Community Shield to stay in England
The 2012 Community Shield will be played in England even though Wembley Stadium will not be available.
Confirmation of the competition dates for the 2012 London Olympics revealed the prestigious men's football final will be played at Wembley on Saturday, August 11.
That is 24 hours before the Community Shield should take place, given the Premier League is due to get under way the following weekend, having been delayed to avoid a clash with the Games.
As the Olympics do not conclude until August 12, the London organising committee have reached an agreement with the FA that the game will not be played in the capital, leaving them to find another venue for the annual clash between the Premier League champions and FA Cup winners.
There had been some speculation the FA would use the opportunity to take the game overseas, as happened last season with the Italian Super Cup - the clash between Inter and Lazio in Beijing proving so successful, a deal has been signed for the game to be held in China for the next four years.
Given the vast following for English football around the globe, there would certainly be a financial incentive to pursue such an avenue with the Community Shield. However, the FA have confirmed that will not happen.
"The Community Shield take place at the traditional time at a prestigious stadium in England,'' said an FA spokesman.

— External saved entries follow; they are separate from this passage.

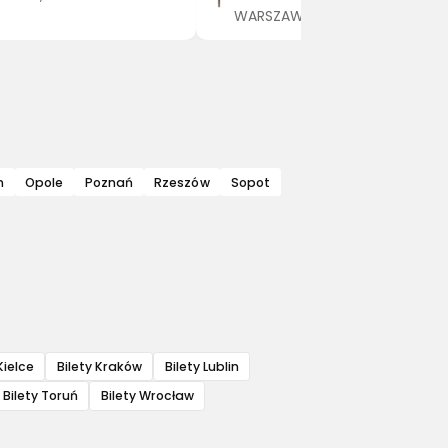
WARSZAWA
n
Opole
Poznań
Rzeszów
Sopot
Kielce
Bilety Kraków
Bilety Lublin
Bilety Toruń
Bilety Wrocław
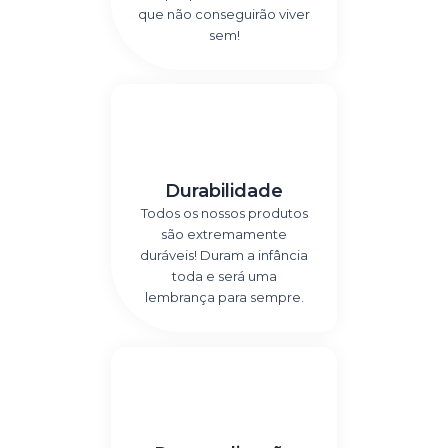
que não conseguirão viver
sem!
Durabilidade
Todos os nossos produtos
são extremamente
duráveis! Duram a infância
toda e será uma
lembrança para sempre.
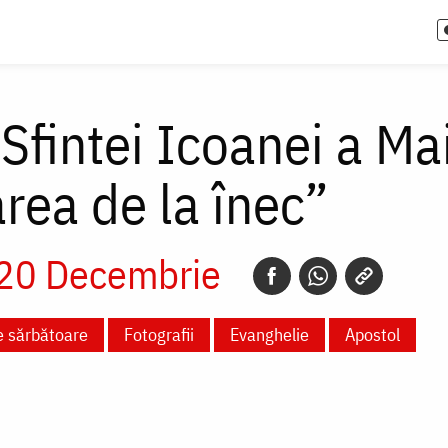
 Sfintei Icoanei a M
rea de la înec”
20 Decembrie
e sărbătoare
Fotografii
Evanghelie
Apostol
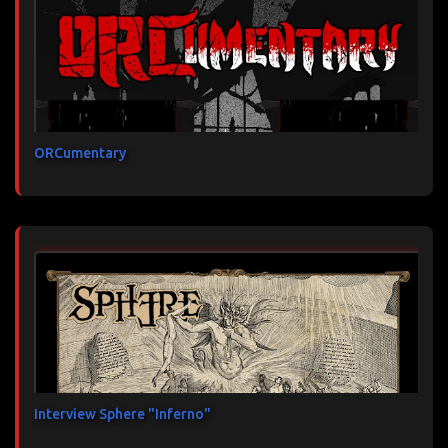
ORCumentary
Interview Sphere "Inferno"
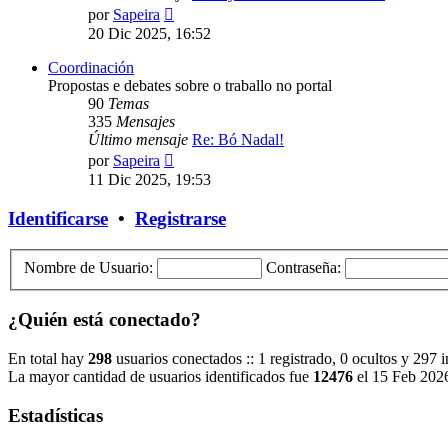
Ver
por
Sapeira
último
20 Dic 2025, 16:52
mensaje
Coordinación
Propostas e debates sobre o traballo no portal
90
Temas
335
Mensajes
Último mensaje
Re: Bó Nadal!
Ver
por
Sapeira
último
11 Dic 2025, 19:53
mensaje
Identificarse
•
Registrarse
Nombre de Usuario:
Contraseña:
¿Quién está conectado?
En total hay
298
usuarios conectados :: 1 registrado, 0 ocultos y 297 
La mayor cantidad de usuarios identificados fue
12476
el 15 Feb 202
Estadísticas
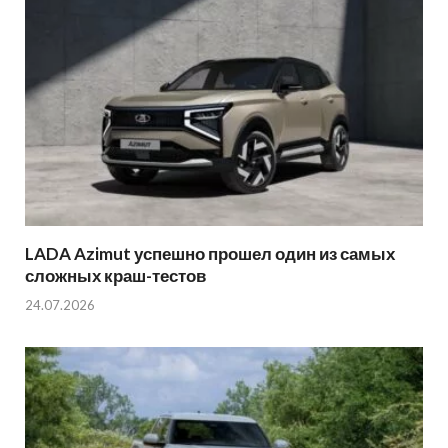
LADA Azimut успешно прошел один из самых
сложных краш-тестов
24.07.2026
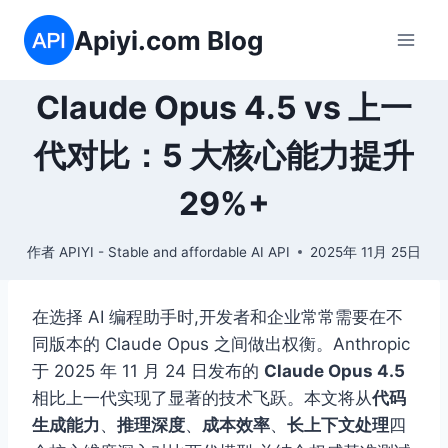
跳
Apiyi.com Blog
到
内
容
Claude Opus 4.5 vs 上一
代对比：5 大核心能力提升
29%+
作者
APIYI - Stable and affordable AI API
2025年 11月 25日
在选择 AI 编程助手时,开发者和企业常常需要在不
同版本的 Claude Opus 之间做出权衡。Anthropic
于 2025 年 11 月 24 日发布的
Claude Opus 4.5
相比上一代实现了显著的技术飞跃。本文将从
代码
生成能力
、
推理深度
、
成本效率
、
长上下文处理
四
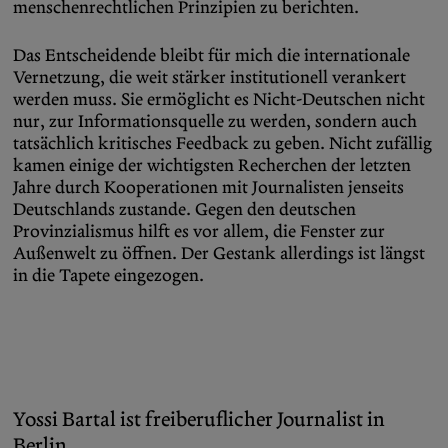
menschenrechtlichen Prinzipien zu berichten.
Das Entscheidende bleibt für mich die internationale
Vernetzung, die weit stärker institutionell verankert
werden muss. Sie ermöglicht es Nicht-Deutschen nicht
nur, zur Informationsquelle zu werden, sondern auch
tatsächlich kritisches Feedback zu geben. Nicht zufällig
kamen einige der wichtigsten Recherchen der letzten
Jahre durch Kooperationen mit Journalisten jenseits
Deutschlands zustande. Gegen den deutschen
Provinzialismus hilft es vor allem, die Fenster zur
Außenwelt zu öffnen. Der Gestank allerdings ist längst
in die Tapete eingezogen.
Yossi Bartal ist freiberuflicher Journalist in
Berlin.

Cardiff's Millennium Stadium would normally be the obvious choice, as it held the Community Shield for six seasons from 2001, but the men's third-place play-off will be played at the stadium on Friday, August 10 and it seems turning the stadium round to host another prestigious event, with completely different sponsors, in just over 36 hours would be too problematic.
It leaves Old Trafford as the firm favourite given its last Olympic game is the men's semi-final on Tuesday, August 7.
Neutrality may be an issue considering Manchester United have featured in 14 of the last 18 such occasions but the massive increase in capacity, compared with alternatives such as St James' Park, the Stadium of Light, Eastlands, Anfield and Villa Park, Old Trafford is bound to hold appeal.
Any suggestion that Twickenham, the home of English rugby, whose 82,000 capacity is exceeded only by that of Wembley, could have been used were dismissed due to sensitivities towards local residents and the cost involved with segregating rival supporters even before the agreement not to hold the game in London.